Only one stretch of the data is wanted: the line containing "Vita Trentina Editrice", the line containing "Privacy Policy", and every line between them, copied exactly.

━━━━━━

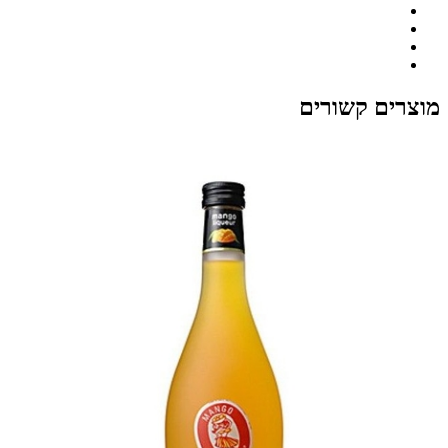
מוצרים קשורים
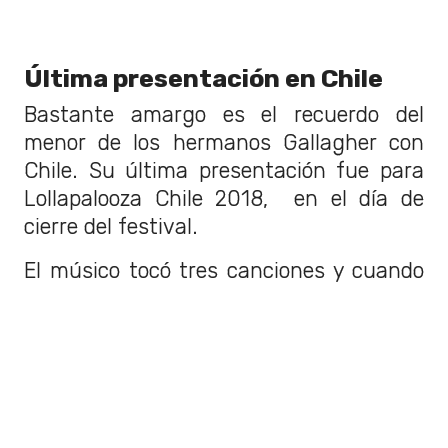
Última presentación en Chile
Bastante amargo es el recuerdo del
menor de los hermanos Gallagher con
Chile. Su última presentación fue para
Lollapalooza Chile 2018, en el día de
cierre del festival.
El músico tocó tres canciones y cuando
comenzó con la cuarta, se bajó sin
mayores explicaciones del escenario.
Los fanáticos nunca pudieron entender
lo que posteriormente su equipo explicó:
el cantante estaba enfermo y "muy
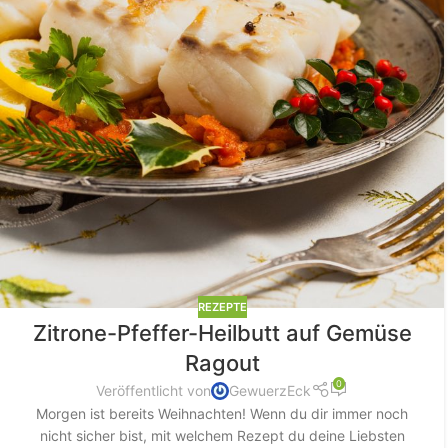
REZEPTE
Zitrone-Pfeffer-Heilbutt auf Gemüse
Ragout
0
Veröffentlicht von
GewuerzEck
Morgen ist bereits Weihnachten! Wenn du dir immer noch
nicht sicher bist, mit welchem Rezept du deine Liebsten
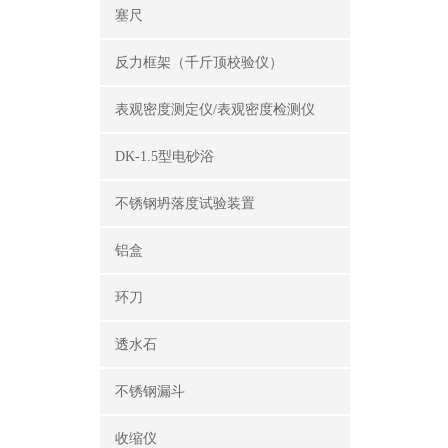
塞尺
反力框架（千斤顶校验仪）
表观密度测定仪/表观密度检测仪
DK-1.5型电砂浴
不锈钢坍落度试验装置
铝盒
环刀
透水石
不锈钢漏斗
收缩仪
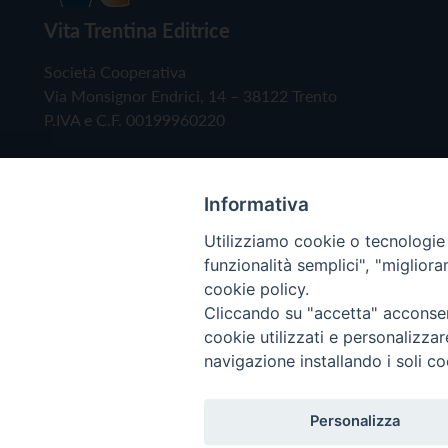
Vita Trentina Editrice
Società Cooperativa
Via Monsignor Endrici, 14 – 38122 Trento
P.IVA e C.F. 00199960220
Informativa
Utilizziamo cookie o tecnologie s
funzionalità semplici", "miglior
cookie policy.
Cliccando su "accetta" acconsent
Copyright © 2019 - Tutti i diritti riservati - Vita
cookie utilizzati e personalizza
navigazione installando i soli co
Privacy Policy
Personalizza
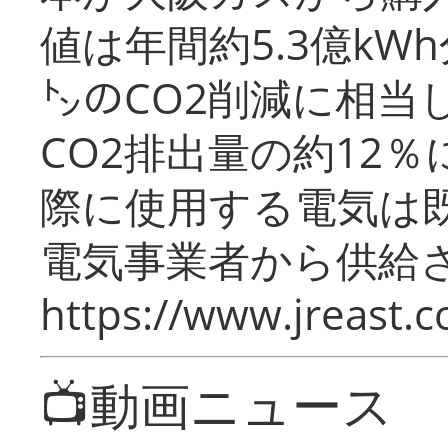
値は年間約5.3億kW
㌧のCO2削減に相当
CO2排出量の約12
際に使用する電気は
電気事業者から供給
https://www.jreast.co
📺動画ニュース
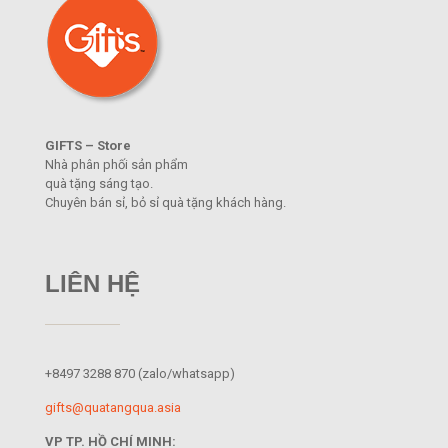
GIFTS – Store
Nhà phân phối sản phẩm
quà tặng sáng tạo.
Chuyên bán sỉ, bỏ sỉ quà tặng khách hàng.
LIÊN HỆ
+8497 3288 870
(zalo/whatsapp)
gifts@quatangqua.asia
VP TP. HỒ CHÍ MINH:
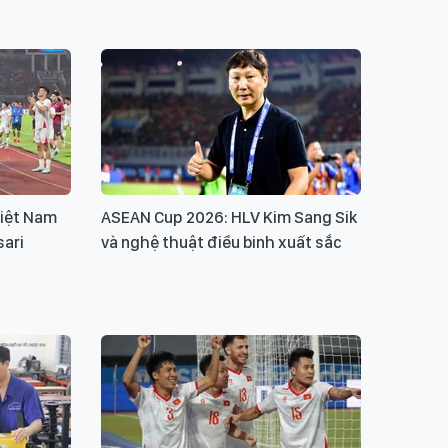
iệt Nam
ASEAN Cup 2026: HLV Kim Sang Sik
sari
và nghệ thuật điều binh xuất sắc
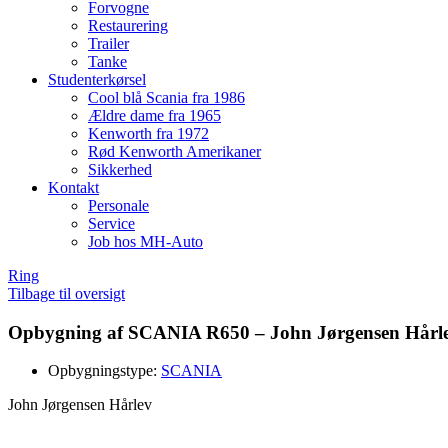
Forvogne
Restaurering
Trailer
Tanke
Studenterkørsel
Cool blå Scania fra 1986
Ældre dame fra 1965
Kenworth fra 1972
Rød Kenworth Amerikaner
Sikkerhed
Kontakt
Personale
Service
Job hos MH-Auto
Ring
Tilbage til oversigt
Opbygning af SCANIA R650 – John Jørgensen Hårle
Opbygningstype:
SCANIA
John Jørgensen Hårlev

━━━━━━

Task output.
Vita Trentina Editrice
Società Cooperativa
Via Monsignor Endrici, 14 – 38122 Trento
P.IVA e C.F. 00199960220
Informativa
Utilizziamo cookie o tecnologie s
funzionalità semplici", "miglior
cookie policy.
Cliccando su "accetta" acconsent
Copyright © 2019 - Tutti i diritti riservati - Vita
cookie utilizzati e personalizza
navigazione installando i soli co
Privacy Policy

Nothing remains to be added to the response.